§ **ASSIGNED TASK**: Please copy out every line in the records below that includes the word "studánek".
==== DATA PROVIDED
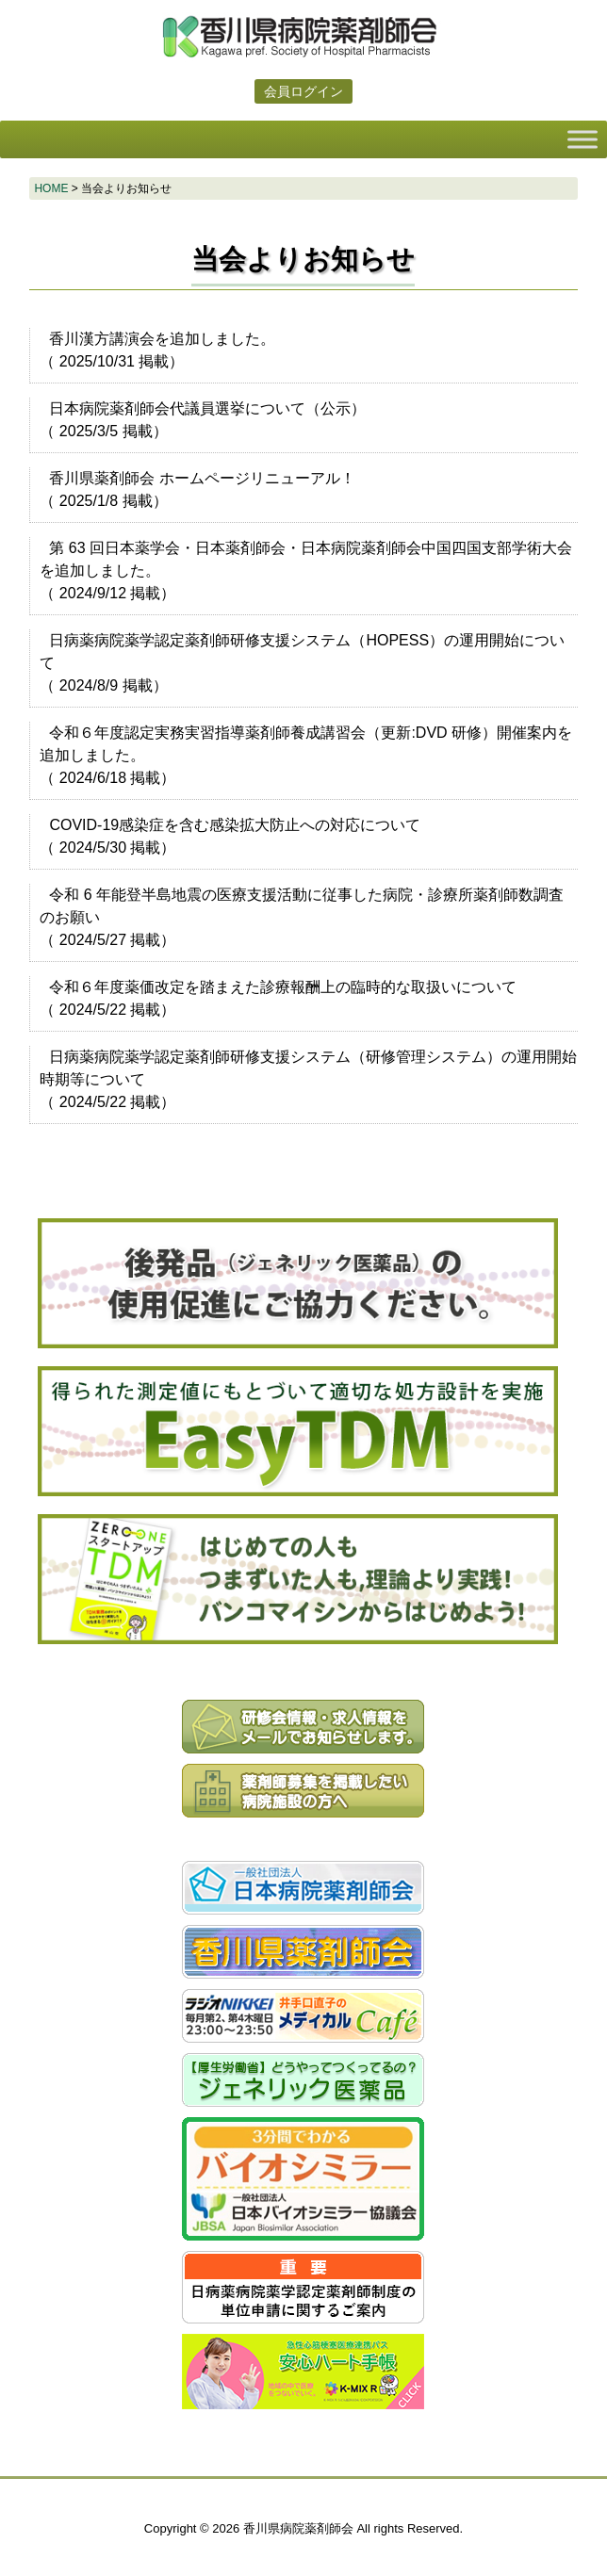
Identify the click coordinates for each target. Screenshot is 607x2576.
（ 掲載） (157, 350)
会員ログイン (303, 91)
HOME (51, 188)
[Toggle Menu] (582, 139)
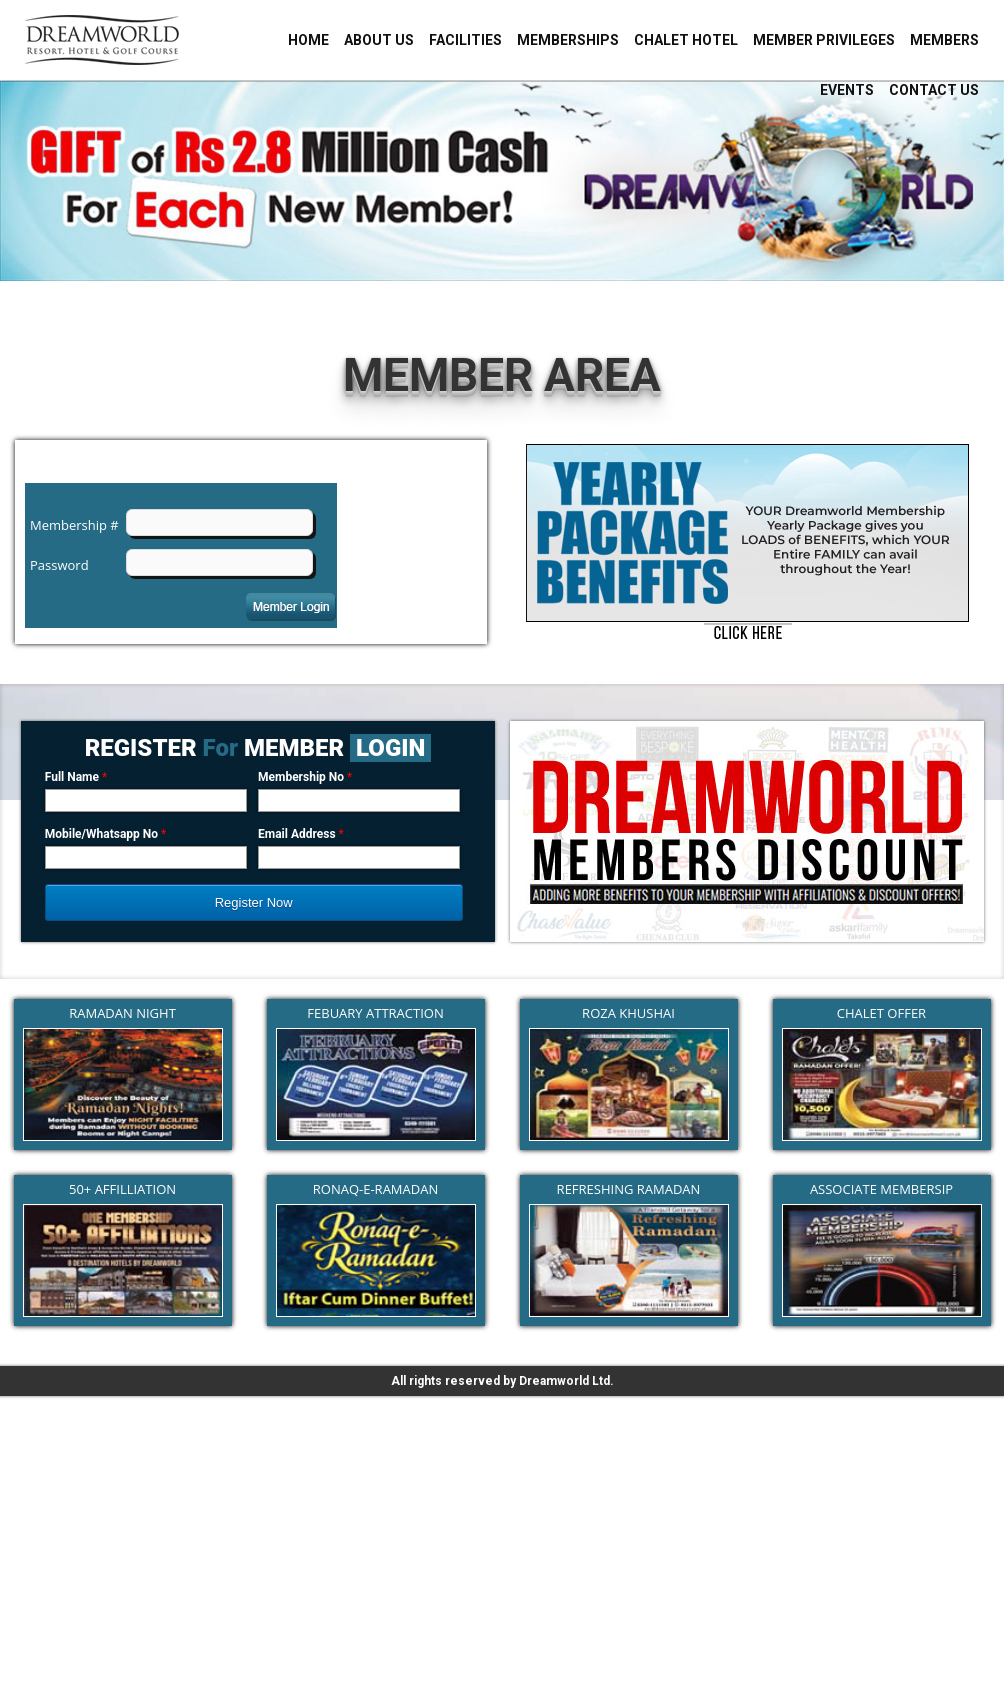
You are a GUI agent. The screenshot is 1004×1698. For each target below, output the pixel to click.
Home (308, 40)
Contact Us (934, 90)
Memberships (568, 40)
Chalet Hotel (686, 40)
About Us (379, 40)
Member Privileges (824, 40)
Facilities (465, 40)
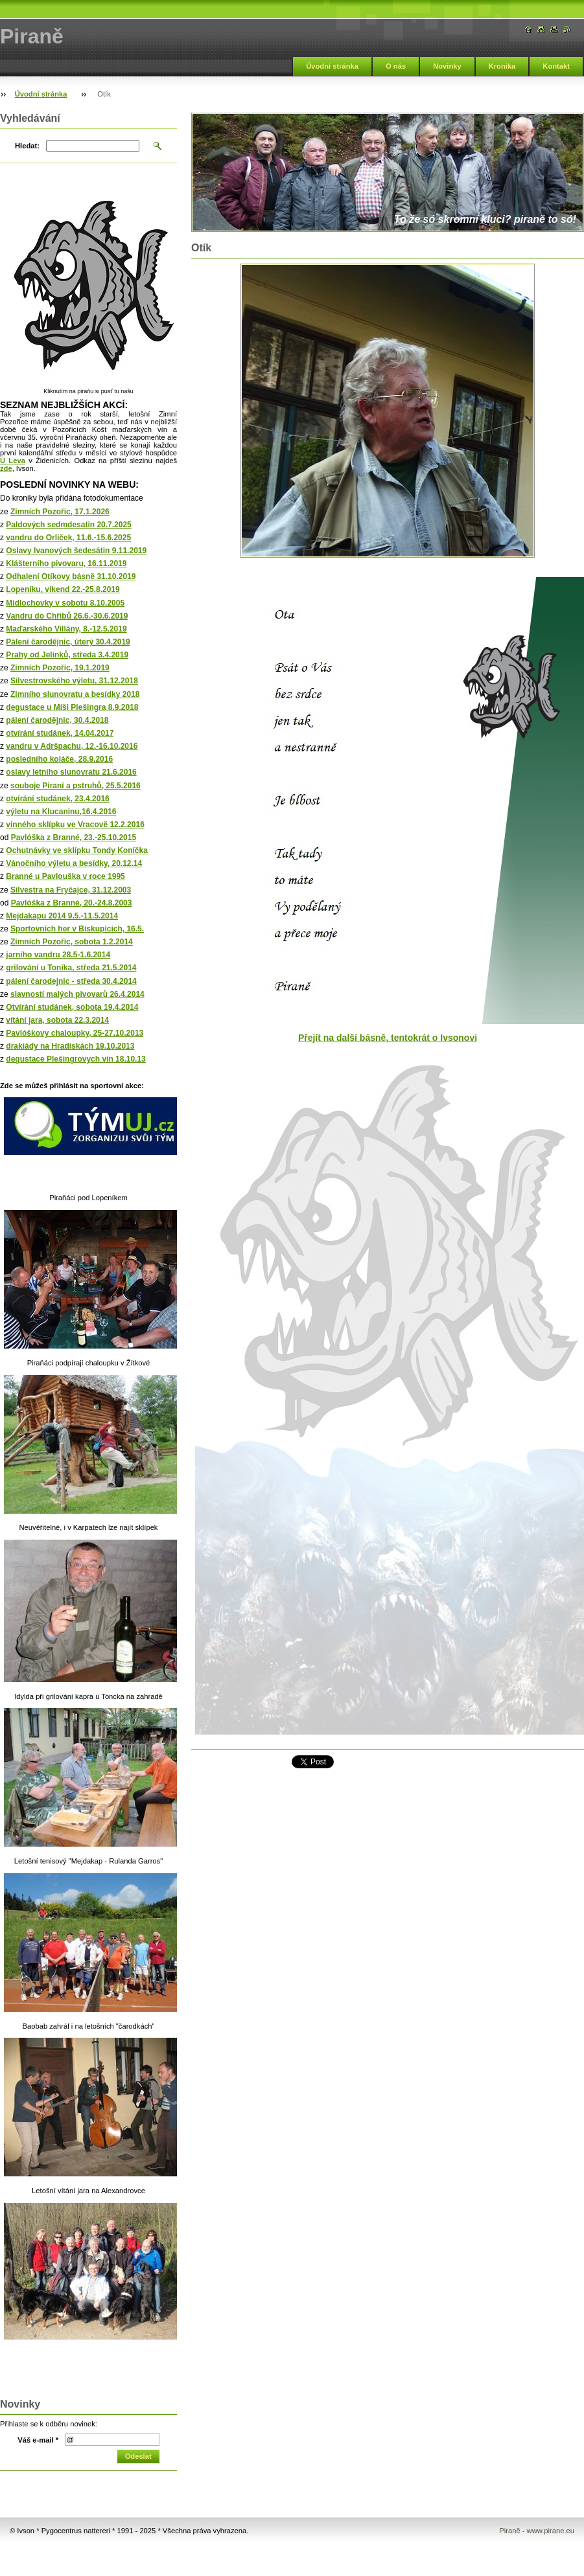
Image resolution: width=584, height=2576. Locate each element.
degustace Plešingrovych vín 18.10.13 (75, 1059)
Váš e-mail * (38, 2440)
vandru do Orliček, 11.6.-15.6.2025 (68, 537)
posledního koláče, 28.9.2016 (59, 759)
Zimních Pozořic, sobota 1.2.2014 (71, 941)
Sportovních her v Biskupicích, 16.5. (77, 928)
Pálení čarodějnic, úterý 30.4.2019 (68, 641)
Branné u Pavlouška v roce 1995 (65, 876)
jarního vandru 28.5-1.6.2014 (58, 954)
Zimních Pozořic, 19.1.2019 (60, 667)
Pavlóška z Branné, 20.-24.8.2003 (71, 902)
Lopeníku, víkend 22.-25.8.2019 (62, 589)
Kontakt (556, 66)
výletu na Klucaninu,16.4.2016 (61, 811)
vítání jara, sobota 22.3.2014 (57, 1020)
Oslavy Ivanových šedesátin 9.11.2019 (76, 550)
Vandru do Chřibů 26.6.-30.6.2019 (67, 616)
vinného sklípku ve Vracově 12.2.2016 (75, 824)
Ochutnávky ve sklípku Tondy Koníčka (77, 850)
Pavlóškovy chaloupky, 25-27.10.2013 (74, 1033)
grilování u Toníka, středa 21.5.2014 (71, 967)
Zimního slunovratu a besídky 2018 (74, 694)
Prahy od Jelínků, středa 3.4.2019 (67, 654)
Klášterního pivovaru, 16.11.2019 (66, 563)
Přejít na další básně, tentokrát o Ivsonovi (387, 1037)
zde (6, 468)
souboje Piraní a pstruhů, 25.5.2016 (75, 785)
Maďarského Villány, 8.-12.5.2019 (66, 628)
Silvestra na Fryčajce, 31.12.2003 (70, 890)
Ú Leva (12, 460)
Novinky (447, 66)
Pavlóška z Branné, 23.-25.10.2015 (73, 837)
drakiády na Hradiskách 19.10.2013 (70, 1046)
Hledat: (27, 146)
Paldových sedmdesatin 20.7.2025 (68, 524)
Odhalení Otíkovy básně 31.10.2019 (70, 576)
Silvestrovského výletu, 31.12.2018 (74, 680)
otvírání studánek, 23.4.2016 (57, 798)
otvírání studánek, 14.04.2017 (59, 733)
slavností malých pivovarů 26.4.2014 (77, 994)
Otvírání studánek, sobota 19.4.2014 (72, 1007)
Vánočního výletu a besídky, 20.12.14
========
§ **RESPONSE**:
otvírání studánek, 23.4.2016 (57, 798)
otvírání studánek, 14.04.2017 (59, 733)
Otvírání studánek, sobota 19.4.2014 (72, 1007)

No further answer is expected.